Dim = 0,1 are obvious.

Dim = 2, we can't find a complete classification in the literature, so we provided a theorem in that paper. That is, a connected 2-manifold is completable iff it has finitely generated first homology. This is mainly based on classical work of Kerekjarto and Richards.

Dim = 3, it's mainly due to Tucker, where he showed that a 3-manifold can be completed if and only if each component of each clean neighborhood of infinity has finitely generated fundamental group.

Let me talk about dimensions $\geq 6$ first. Then I'll go back to dimensions 4 and 5. The first breakthrough regarding this problem was due to Siebenmann in 1965. In his PhD thesis, he proved that an open n-manifold $M^n$ is completable (it was called collarable by that time) iff (1) M is inward tame, (2) the end is pro-$\pi_1$ stable and (3) the Wall finiteness obstruction of the end vanishes. In 1983, O'Brien generalized the theorem to one-ended manifold with possibly non-empty boundary.

In our paper, we dropped the O'Brien's assumption on that manifolds are one-ended. By properly generalizing Siebenmann's conditions, we proved that manifolds of dimension at least 6 are completable iff they are inward tame, peripherally $\pi_1$-stable at infinity, of zero Wall and Whitehead torsion. Our proof is based on PL manifolds, but one can employ standard techniques such as "rounding off corners" to handle the other catergories.

Our theorem is still true in dimension = 5 provided that the fundamental groups are good in the sense of Freedman and Quinn.

The theorem fails in dimension = 4. Kwasik-Schultz and (independently) Weinberger discovered that there are open 4-manifold satisfying Siebenmann's condition but fail to be collarable.

Just a quick comment on Ian's reference to a contractible open manifold $M'$ constructed by Kister-McMillan which doesn't embed in $S^3$. The example was first proposed by R. H. Bing. Haken further proved that $M'$ doesn't embed in any 3-manifold using his finiteness theorem. Recently, I showed that $M'$ can't be embedded in any compact, locally connected and locally 1-connected metric space. https://arxiv.org/abs/1809.02628

Edit As Ben McKay pointed out, my previous writing might cause confusion. So, some clarifications has been added.

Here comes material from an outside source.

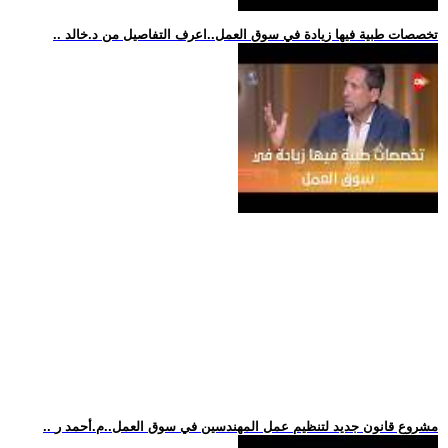
.. تخصصات طبية فيها زيادة في سوق العمل..اعرف التفاصيل من د.خالد
.. مشروع قانون جديد لتنظيم عمل المهندسين في سوق العمل..م.أحمد ر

Another direction to tackle OP's question is to embed manifolds into compact manifolds of same dimension. I think the 2-dimensional case of the second question is tractable via Ian Richards' classification of noncompact surfaces. That is, we need to exclude surfaces of infinite genus and infinite degree of nonorientability.

For higher dimensions, although exotic contractible open manifolds like Whitehead manifold and Davis' manifolds do embed in spheres, a classification is harder even for contractible open manifolds in general like the one mentioned in Ian Agol's answer. For a futher discussion in this direction, see a question posted by myself.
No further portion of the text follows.